Dataset excerpts:
-- -- --
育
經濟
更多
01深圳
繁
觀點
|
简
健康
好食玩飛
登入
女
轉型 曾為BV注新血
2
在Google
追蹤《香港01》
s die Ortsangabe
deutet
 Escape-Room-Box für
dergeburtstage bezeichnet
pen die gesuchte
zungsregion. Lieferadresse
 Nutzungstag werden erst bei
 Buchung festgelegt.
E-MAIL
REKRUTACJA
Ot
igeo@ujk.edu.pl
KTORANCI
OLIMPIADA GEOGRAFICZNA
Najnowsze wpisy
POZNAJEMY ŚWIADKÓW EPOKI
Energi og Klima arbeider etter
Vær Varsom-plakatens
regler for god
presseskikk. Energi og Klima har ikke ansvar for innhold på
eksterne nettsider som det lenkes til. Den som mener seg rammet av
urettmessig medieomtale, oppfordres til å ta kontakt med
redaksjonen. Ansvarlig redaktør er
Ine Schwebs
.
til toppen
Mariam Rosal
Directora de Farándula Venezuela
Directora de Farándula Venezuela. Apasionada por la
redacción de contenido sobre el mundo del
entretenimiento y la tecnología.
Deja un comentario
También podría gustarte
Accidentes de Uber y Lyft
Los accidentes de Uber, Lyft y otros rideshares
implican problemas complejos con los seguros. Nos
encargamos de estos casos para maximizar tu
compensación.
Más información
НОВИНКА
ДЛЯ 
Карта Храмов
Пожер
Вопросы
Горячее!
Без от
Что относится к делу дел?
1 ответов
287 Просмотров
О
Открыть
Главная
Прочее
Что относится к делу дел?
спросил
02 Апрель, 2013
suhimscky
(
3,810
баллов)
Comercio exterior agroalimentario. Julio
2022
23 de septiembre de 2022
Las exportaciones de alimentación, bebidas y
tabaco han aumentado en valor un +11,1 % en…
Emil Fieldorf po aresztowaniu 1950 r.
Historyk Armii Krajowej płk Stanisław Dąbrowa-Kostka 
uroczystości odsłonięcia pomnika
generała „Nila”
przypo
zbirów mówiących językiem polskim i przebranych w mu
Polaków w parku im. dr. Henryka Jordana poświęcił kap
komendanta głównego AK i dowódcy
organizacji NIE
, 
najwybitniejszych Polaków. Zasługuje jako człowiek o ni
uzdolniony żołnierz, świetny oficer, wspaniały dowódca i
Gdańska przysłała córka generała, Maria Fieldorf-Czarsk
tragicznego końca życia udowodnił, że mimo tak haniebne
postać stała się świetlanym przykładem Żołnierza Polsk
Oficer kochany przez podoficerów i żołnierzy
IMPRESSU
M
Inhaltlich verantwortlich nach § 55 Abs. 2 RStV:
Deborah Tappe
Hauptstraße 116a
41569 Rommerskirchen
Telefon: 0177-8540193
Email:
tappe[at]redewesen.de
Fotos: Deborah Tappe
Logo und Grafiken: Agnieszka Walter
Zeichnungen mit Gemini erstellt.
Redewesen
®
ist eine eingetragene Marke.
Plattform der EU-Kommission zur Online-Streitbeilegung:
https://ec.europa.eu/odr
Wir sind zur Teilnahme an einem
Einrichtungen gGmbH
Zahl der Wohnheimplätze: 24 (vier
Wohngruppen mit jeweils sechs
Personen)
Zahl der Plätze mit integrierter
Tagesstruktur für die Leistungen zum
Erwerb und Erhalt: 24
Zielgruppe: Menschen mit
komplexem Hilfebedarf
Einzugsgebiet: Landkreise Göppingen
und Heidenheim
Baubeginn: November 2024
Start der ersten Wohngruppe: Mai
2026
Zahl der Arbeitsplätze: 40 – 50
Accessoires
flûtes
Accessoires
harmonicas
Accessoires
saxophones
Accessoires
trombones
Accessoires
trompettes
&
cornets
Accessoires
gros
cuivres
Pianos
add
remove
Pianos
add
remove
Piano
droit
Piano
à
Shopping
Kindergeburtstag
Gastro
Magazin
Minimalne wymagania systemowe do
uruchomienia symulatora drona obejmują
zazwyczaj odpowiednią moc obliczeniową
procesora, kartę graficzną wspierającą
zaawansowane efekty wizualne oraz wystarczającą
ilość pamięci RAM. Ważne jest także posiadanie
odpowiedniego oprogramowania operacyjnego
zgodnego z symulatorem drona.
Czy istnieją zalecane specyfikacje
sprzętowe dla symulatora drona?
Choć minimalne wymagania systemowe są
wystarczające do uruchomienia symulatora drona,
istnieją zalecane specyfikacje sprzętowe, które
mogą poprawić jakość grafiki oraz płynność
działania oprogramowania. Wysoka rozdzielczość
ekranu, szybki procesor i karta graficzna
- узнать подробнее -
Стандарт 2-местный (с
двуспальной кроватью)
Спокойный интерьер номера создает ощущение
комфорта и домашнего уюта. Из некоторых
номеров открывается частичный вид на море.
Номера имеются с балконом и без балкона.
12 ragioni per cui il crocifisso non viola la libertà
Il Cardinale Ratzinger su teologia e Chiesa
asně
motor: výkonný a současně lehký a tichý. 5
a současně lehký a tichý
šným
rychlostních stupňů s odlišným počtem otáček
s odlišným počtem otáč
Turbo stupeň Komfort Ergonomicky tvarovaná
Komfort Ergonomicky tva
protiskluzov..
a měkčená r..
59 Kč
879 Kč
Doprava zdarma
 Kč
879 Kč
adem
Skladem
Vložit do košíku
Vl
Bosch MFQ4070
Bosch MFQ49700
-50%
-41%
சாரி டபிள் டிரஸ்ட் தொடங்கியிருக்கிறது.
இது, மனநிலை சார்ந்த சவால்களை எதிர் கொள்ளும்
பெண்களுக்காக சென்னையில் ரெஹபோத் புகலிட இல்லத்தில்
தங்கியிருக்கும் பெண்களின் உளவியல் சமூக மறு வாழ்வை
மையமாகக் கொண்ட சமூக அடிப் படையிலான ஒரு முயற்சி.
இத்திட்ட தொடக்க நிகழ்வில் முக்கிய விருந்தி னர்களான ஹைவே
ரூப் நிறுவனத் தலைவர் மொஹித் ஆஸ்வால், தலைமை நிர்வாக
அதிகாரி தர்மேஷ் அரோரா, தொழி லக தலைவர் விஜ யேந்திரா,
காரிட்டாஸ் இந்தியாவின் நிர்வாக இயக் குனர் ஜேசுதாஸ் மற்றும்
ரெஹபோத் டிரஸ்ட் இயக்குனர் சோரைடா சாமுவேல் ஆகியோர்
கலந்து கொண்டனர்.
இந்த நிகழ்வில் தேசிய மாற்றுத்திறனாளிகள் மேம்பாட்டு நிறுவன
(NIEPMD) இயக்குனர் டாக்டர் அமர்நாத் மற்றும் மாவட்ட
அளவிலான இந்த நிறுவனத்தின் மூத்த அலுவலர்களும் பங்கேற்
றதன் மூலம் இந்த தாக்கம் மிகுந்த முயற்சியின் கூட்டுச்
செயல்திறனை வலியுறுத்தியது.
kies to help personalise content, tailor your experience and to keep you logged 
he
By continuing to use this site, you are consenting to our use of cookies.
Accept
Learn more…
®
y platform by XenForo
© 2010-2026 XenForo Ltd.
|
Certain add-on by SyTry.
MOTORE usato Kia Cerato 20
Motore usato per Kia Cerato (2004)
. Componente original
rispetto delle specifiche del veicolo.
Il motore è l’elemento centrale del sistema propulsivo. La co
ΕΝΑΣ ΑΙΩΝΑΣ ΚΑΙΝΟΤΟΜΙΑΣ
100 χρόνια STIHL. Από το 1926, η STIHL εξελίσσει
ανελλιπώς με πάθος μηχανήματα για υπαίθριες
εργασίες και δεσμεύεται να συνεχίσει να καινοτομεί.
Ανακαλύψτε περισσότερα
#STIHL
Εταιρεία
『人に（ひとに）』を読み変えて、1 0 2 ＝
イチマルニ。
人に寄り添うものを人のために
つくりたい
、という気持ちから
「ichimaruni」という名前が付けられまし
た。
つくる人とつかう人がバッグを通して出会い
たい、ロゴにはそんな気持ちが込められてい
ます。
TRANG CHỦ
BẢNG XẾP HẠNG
-- -- --
• [TASK DIRECTIONS] Of the lines above, output exactly those from the line bearing "istnieją zalecane specyfikacje sprzętowe, które" through the line bearing "двуспальной кроватью)", inclusive.

• [SOLUTION FOR THIS PROBLEM]
istnieją zalecane specyfikacje sprzętowe, które
mogą poprawić jakość grafiki oraz płynność
działania oprogramowania. Wysoka rozdzielczość
ekranu, szybki procesor i karta graficzna
- узнать подробнее -
Стандарт 2-местный (с
двуспальной кроватью)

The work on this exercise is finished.